Data to examine Block Start

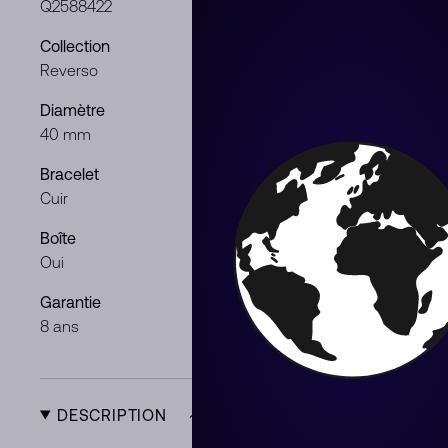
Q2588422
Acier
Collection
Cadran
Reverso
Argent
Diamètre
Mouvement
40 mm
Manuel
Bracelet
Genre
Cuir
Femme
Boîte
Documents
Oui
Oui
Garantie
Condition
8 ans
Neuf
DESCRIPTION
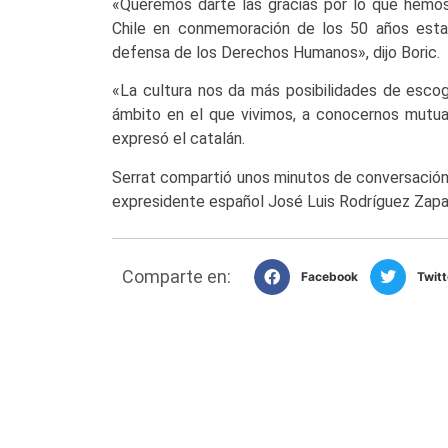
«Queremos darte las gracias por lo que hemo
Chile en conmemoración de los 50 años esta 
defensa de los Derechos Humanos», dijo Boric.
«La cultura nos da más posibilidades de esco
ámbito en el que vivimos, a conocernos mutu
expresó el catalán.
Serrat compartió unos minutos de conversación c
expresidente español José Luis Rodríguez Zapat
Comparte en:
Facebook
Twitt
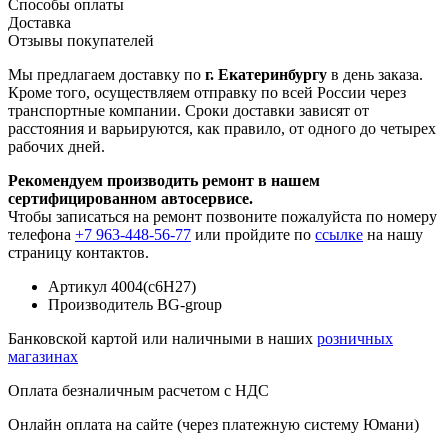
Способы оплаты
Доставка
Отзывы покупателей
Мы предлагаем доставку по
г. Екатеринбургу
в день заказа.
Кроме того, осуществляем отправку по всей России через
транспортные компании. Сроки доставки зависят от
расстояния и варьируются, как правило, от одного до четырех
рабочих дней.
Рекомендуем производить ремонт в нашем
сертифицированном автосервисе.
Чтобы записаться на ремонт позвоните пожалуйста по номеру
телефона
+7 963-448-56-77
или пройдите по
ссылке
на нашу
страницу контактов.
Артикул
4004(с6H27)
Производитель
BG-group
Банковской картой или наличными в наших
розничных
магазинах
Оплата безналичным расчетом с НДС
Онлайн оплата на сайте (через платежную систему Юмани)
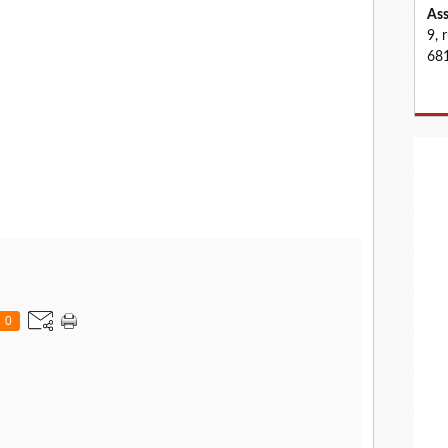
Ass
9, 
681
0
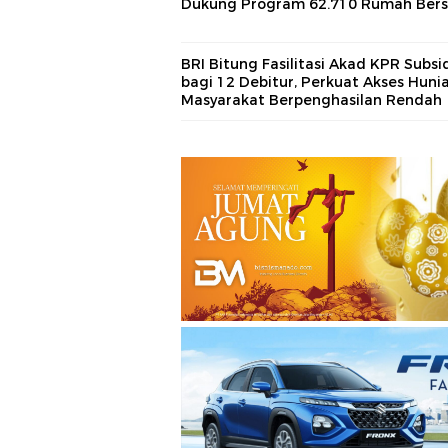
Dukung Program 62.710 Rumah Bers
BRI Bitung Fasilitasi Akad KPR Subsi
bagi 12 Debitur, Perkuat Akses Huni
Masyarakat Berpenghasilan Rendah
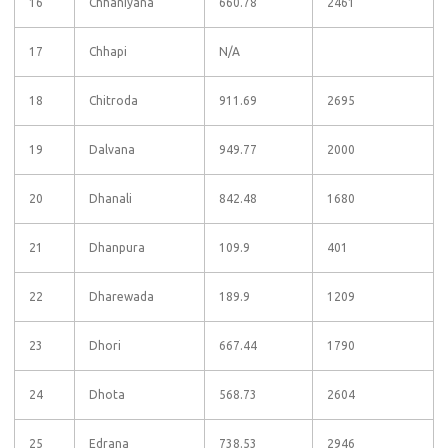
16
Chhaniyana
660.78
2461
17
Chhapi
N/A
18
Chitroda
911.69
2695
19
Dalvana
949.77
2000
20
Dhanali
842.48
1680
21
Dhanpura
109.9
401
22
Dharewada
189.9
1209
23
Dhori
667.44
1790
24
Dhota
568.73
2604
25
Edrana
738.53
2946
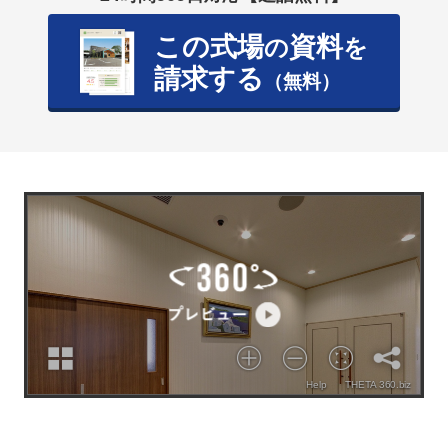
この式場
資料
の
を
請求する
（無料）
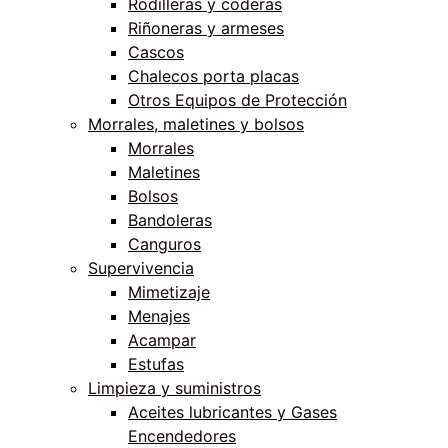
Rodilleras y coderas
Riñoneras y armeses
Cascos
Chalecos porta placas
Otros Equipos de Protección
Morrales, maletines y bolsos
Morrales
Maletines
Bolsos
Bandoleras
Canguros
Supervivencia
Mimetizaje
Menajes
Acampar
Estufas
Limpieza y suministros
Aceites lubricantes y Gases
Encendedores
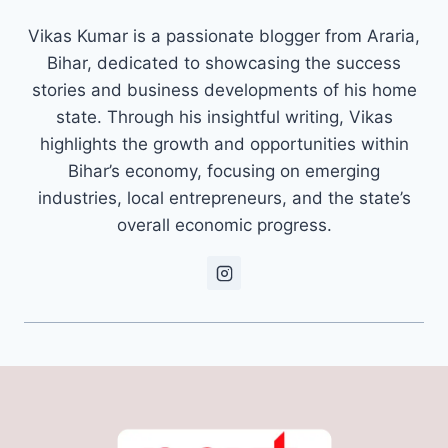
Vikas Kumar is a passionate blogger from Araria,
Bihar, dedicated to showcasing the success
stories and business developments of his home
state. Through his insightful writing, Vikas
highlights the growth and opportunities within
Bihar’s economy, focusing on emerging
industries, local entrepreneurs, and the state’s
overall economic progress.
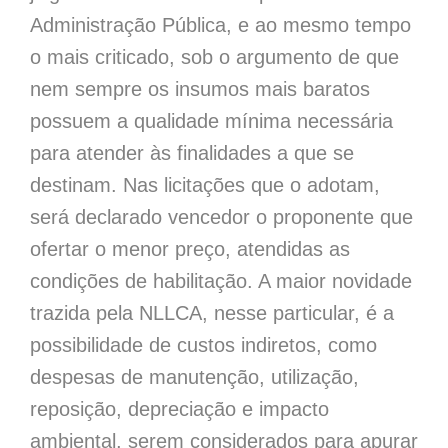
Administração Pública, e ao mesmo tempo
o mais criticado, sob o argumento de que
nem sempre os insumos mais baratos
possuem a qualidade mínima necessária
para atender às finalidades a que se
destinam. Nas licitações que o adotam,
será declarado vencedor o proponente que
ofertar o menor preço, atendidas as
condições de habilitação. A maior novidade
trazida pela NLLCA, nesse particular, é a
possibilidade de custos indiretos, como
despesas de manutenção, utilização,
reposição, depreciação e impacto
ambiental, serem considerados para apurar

Data to examine Block End
Data to examine Block Start

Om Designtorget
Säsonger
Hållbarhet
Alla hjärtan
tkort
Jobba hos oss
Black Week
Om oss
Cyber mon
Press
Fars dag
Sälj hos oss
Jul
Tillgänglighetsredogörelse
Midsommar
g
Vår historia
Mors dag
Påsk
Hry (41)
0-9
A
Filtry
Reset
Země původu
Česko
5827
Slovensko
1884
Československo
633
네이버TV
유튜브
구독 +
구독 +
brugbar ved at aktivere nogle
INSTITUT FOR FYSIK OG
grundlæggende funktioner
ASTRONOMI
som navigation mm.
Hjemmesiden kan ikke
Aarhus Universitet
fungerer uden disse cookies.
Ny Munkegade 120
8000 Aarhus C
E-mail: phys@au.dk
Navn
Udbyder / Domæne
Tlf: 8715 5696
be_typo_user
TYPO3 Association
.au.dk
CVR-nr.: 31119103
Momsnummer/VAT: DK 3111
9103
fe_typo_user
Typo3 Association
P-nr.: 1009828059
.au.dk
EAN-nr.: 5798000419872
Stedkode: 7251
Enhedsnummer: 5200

Data to examine Block End

## What needs to be done
Could you repeat, exactly, only the lines above starting at the one that has "сертифицированном автосервисе." and stopping after the one that has "Masyarakat Berpenghasilan Rendah", without the pictures?

## Result for this task
сертифицированном автосервисе.
Чтобы записаться на ремонт позвоните пожалуйста по номеру
телефона
+7 963-448-56-77
или пройдите по
ссылке
на нашу
страницу контактов.
Артикул
4004(с6H27)
Производитель
BG-group
Банковской картой или наличными в наших
розничных
магазинах
Оплата безналичным расчетом с НДС
Онлайн оплата на сайте (через платежную систему Юмани)
Ass
9, 
681
0
Dukung Program 62.710 Rumah Bers
BRI Bitung Fasilitasi Akad KPR Subsi
bagi 12 Debitur, Perkuat Akses Huni
Masyarakat Berpenghasilan Rendah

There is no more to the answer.